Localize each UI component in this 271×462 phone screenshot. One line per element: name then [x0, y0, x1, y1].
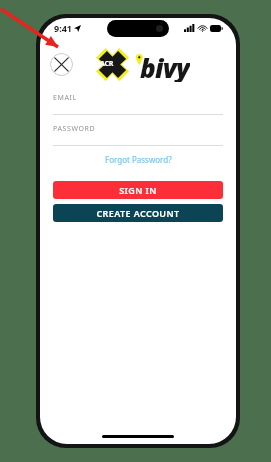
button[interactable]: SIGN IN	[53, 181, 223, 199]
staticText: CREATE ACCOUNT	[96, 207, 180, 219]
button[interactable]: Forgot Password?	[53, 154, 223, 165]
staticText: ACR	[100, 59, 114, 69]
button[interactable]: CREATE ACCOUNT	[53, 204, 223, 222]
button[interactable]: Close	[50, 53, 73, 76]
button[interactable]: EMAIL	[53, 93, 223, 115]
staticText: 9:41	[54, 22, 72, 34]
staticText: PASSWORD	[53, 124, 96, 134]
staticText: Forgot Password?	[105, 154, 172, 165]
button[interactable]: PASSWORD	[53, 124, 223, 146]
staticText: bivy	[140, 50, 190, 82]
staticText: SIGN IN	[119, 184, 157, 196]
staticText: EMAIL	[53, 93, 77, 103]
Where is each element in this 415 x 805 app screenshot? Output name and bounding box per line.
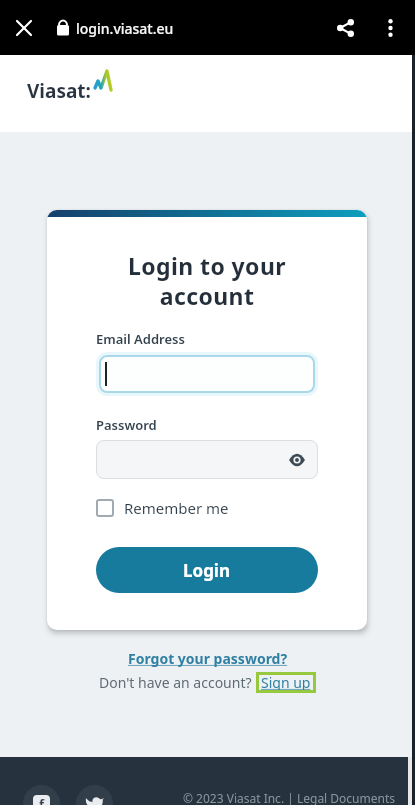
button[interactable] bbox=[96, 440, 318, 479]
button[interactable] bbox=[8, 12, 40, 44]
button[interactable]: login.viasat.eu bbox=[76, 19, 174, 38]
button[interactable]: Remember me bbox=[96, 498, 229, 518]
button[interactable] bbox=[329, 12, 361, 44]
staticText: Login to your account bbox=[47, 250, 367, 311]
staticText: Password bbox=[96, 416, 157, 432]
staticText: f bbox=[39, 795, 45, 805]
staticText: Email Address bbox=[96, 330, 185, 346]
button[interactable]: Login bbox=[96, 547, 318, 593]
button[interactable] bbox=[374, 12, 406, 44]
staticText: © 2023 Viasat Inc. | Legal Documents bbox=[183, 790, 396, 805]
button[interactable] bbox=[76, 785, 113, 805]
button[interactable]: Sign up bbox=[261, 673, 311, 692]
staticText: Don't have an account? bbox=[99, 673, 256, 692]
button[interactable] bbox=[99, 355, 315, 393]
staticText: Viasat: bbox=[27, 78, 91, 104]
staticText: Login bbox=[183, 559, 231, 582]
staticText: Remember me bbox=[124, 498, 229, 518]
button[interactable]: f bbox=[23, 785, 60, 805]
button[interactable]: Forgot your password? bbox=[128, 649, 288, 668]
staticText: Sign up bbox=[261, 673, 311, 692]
◇ ◇ ◇ ◇ ◇
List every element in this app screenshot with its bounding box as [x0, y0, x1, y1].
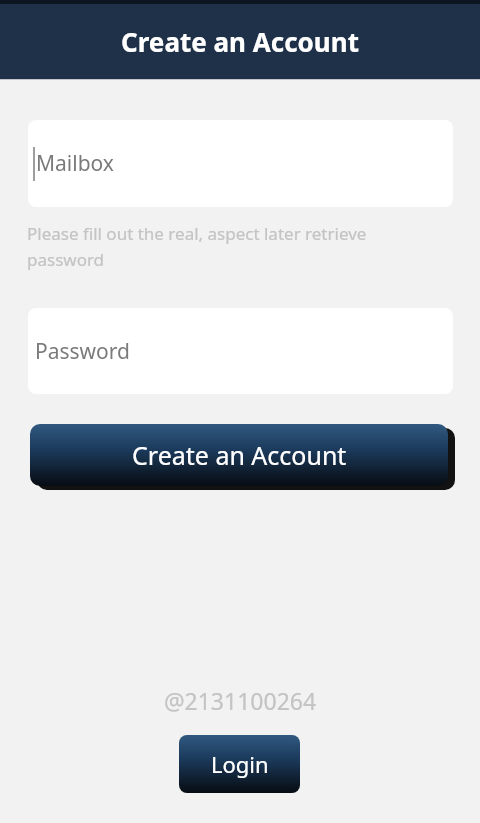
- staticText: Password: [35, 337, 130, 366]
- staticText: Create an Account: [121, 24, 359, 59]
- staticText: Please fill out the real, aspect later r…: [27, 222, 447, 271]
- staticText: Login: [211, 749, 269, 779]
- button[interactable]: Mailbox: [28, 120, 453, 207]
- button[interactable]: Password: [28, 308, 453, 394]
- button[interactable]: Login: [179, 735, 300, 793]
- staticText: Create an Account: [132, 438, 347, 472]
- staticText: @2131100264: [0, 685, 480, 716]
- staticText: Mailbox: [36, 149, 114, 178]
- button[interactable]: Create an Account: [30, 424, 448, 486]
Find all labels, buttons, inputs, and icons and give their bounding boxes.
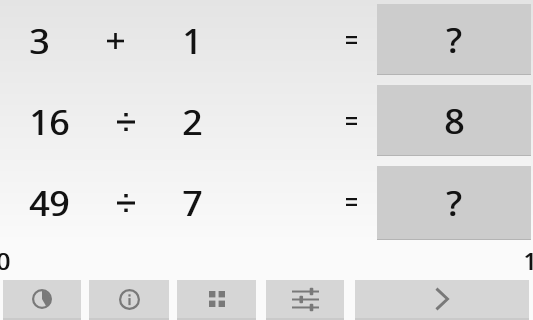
◇ ◇ ◇ ◇ ◇
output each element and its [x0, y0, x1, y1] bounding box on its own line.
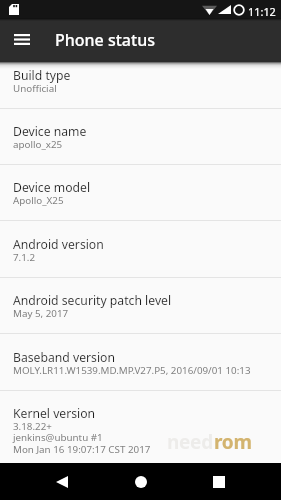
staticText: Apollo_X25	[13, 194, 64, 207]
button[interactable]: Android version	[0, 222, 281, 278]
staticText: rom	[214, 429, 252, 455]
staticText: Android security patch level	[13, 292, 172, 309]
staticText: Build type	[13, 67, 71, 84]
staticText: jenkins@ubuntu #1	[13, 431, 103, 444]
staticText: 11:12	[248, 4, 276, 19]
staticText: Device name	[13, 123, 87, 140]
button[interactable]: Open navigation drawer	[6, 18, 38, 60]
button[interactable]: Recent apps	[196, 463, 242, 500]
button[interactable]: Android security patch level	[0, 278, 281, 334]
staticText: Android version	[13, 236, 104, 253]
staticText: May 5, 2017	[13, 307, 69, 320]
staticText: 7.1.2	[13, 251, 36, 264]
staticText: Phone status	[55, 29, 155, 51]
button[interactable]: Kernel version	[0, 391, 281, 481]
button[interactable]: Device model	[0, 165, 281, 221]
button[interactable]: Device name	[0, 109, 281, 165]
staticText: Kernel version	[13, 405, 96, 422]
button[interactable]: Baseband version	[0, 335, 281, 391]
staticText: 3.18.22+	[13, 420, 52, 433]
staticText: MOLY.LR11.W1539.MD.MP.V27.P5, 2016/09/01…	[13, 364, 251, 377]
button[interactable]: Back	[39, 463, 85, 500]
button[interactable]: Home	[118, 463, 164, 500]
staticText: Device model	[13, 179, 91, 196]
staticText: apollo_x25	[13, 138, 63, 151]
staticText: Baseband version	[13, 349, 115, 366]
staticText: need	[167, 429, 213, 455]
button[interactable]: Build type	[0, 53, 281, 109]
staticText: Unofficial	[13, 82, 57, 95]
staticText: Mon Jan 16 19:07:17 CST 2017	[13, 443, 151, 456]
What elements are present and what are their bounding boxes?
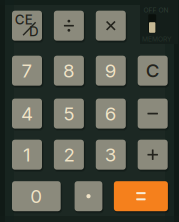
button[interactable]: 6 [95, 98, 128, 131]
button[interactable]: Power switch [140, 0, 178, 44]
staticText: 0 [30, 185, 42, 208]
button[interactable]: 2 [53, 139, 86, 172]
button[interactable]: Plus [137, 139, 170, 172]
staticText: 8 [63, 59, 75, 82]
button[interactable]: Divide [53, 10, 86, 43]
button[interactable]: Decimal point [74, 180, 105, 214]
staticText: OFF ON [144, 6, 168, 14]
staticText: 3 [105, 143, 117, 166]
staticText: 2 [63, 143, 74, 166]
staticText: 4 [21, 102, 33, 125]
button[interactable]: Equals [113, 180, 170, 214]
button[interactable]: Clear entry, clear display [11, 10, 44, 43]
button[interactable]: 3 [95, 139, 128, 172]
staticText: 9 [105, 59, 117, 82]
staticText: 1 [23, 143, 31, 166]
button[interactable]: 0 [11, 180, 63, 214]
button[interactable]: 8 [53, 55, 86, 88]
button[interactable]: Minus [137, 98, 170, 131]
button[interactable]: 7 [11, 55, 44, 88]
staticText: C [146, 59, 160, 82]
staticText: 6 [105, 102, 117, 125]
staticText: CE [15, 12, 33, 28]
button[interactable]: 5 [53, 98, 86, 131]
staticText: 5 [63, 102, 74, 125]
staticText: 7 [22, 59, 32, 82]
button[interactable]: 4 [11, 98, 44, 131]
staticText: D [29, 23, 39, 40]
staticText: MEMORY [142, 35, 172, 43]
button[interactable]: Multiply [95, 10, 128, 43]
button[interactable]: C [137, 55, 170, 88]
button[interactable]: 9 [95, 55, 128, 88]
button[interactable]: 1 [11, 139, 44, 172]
◇ ◇ ◇ ◇ ◇
▶ Work required: Exact copy, pictures excluded: every line above from the one containing "List every element" to the one containing "Find all labels, buttons, inputs, and", inclusive, and nothing more.

▶ Answer to this problem:
List every element in this app screenshot with its bounding box as [x0, y0, x1, y1].
- staticText: Password: [35, 337, 130, 366]
- staticText: Create an Account: [121, 24, 359, 59]
- staticText: Please fill out the real, aspect later r…: [27, 222, 447, 271]
- staticText: Login: [211, 749, 269, 779]
- button[interactable]: Mailbox: [28, 120, 453, 207]
- button[interactable]: Password: [28, 308, 453, 394]
- button[interactable]: Login: [179, 735, 300, 793]
- staticText: Create an Account: [132, 438, 347, 472]
- staticText: @2131100264: [0, 685, 480, 716]
- staticText: Mailbox: [36, 149, 114, 178]
- button[interactable]: Create an Account: [30, 424, 448, 486]
Find all labels, buttons, inputs, and icons and give their bounding boxes.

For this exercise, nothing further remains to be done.